A few months passed, and the shop owners had not been able to locate the pink fabric. Couldn't the quilters find a different pink fabric that would do just as well? No, of course they couldn't! Further search efforts ensued. Finally, FINALLY, the shop owners located the last two bolts left on the face of the entire Earth, but one bolt was promised to another shop. The last remaining bolt could be theirs; that would have to do.
And this magical and highly rare fabric? Here, observe:
Designed by Verna Mosquera of the Vintage Spool for Free Spirit. Having heard the grumbles and rumbles of the gaggle of quilters for months and months, when three or four fat quarters turned up at the quilt designer's booth (Tracy Souza/Plumcute) at a quilt show, yours truly was finally able to purchase a fat quarter to waive before the eyes of the gaggle like a matador waives a red cape before the bull.

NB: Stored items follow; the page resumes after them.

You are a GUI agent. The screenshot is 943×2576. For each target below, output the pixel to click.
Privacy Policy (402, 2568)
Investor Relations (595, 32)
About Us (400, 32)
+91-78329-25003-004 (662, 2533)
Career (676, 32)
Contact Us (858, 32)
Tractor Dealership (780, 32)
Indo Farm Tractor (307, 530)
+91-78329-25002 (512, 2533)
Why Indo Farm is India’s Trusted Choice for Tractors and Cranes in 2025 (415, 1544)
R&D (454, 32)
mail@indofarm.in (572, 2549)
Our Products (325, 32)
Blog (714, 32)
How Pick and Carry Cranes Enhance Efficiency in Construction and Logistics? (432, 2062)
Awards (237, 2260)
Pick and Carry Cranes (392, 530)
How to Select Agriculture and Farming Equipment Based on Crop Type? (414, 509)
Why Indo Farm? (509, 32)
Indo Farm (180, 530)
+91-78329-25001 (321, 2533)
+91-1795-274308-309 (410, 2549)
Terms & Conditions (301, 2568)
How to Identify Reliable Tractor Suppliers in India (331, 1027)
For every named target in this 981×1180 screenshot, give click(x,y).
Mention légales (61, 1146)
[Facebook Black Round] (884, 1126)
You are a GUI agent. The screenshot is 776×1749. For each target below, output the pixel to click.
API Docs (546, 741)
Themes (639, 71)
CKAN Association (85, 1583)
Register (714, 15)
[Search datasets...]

And why, you might wonder, had the gaggle been grumbling so greatly? Because the quilt shop owners had decided to hoard the last remaining bolt of precious pink fabric on the face of the Earth and only offer it for sale to quilters who signed up to take some distant, not-yet-scheduled, Christmas pinwheel quilt class which would one day be taught by the quilt's own designer--if the details could be worked out.
The class has now been scheduled for July, I believe. The class is full, the gaggle have their pretty pink fabric, and the shop owners have maximized their profits.
What do you think? Have you ever paid waaaay too much for a fabric you coveted? I know I've done that on eBay! Do you think the quilt shop owners thought too much about their immediate profit and less about gaining the loyalty of their customers, or do you think they were just doing what they're in business to do? Discuss.